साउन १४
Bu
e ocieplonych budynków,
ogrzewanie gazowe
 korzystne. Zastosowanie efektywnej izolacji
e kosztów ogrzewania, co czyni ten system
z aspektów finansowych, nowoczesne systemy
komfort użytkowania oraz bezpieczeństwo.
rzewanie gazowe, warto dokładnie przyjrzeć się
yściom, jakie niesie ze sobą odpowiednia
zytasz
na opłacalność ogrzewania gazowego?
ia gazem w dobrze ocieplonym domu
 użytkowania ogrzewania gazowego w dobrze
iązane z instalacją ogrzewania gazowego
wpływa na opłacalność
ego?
+ + + + +
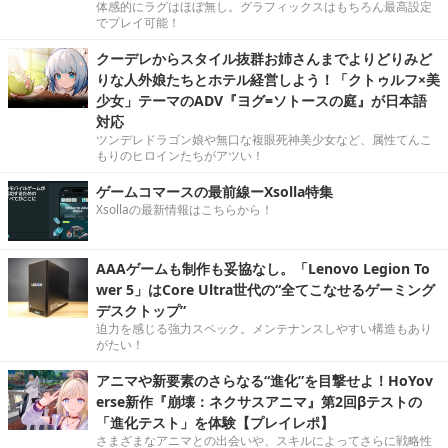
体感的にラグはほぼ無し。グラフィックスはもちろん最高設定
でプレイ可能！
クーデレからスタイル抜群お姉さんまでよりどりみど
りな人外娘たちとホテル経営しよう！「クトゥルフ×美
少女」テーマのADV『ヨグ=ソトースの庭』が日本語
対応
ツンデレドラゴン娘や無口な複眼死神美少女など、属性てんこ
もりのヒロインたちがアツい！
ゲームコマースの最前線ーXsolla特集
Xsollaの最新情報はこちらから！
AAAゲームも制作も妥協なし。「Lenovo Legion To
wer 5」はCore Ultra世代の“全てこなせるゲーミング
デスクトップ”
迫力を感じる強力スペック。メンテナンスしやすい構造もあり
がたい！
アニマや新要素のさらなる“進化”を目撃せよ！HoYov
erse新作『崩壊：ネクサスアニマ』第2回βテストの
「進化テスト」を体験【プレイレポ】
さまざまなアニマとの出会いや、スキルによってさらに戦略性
+ + + + +
### WHAT THE TASK REQUIRES
Each line above that contains "gazowego" counts once; report the total of such lines and nothing more.

### TASK ANSWER
3